E oggi la Macedonia ha ceduto: dopo aver bloccato per giorni la frontiera con la Grecia, presa d'assalto da migliaia di profughi, usando anche con lacrimogeni e granate assordanti, la polizia ha lasciato passare i migranti a gruppi di 200-300 alla volta, con precedenza a donne con bambini e anziani. Sono stanchi, affamati e in pessime condizioni igieniche. Per i migranti che hanno passato il confine durante la notte è stato organizzato il trasporto con autobus verso la Serbia. Ii primi numeri diffusi dalla Croce Rossa dicono che in 8 mila avrebbero raggiunto il Paese e precisamente la città di Presevo, nel sud, dov'è in funzione un centro di accoglienza.

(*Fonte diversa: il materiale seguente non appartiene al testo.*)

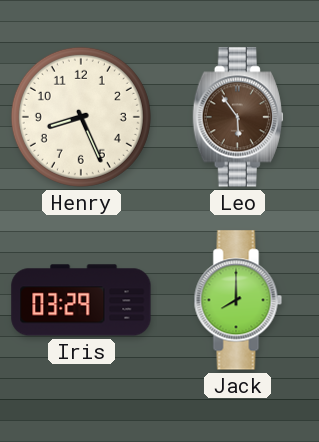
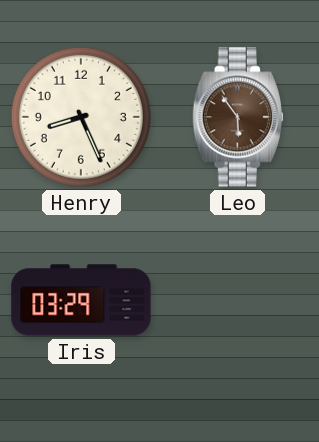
Jack: 8:00 -> none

"Non so dove andremo. Sicuramente da qualche parte dove non ci sono bombe e dove non sgozzano la gente" dice all’Ansa Ahmed Rahman, siriano, 26 anni, come migliaia di suoi connazionali in fuga dal suo Paese martoriato dalla guerra civile e dall'avanzare dell'Isis. "Mia figlia sta male, ci mancano i farmaci e un posto caldo per dormire, speriamo che ce li dia la Serbia", racconta, ancora provato dal viaggio. "I terroristi in Siria hanno minacciato di sgozzare e massacrare tutti noi. Siamo stati costretti a fuggire".

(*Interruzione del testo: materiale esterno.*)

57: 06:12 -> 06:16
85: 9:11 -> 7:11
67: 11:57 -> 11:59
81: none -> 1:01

"Siamo qui per miracolo. Il giorno dopo la nostra partenza ci hanno bombardato la casa", racconta Mohamed Abozed, 30 anni, iracheno, giunto in Macedonia con la moglie Iman e i due figli Ahmad e Nora. "Sono preoccupato per la salute dei bambini perché il viaggio li ha stremati. Abbiamo parenti in Svezia, ma non sappiamo come arrivarci. So solo che li dobbiamo ritrovare. Ci stanno aspettando", dice.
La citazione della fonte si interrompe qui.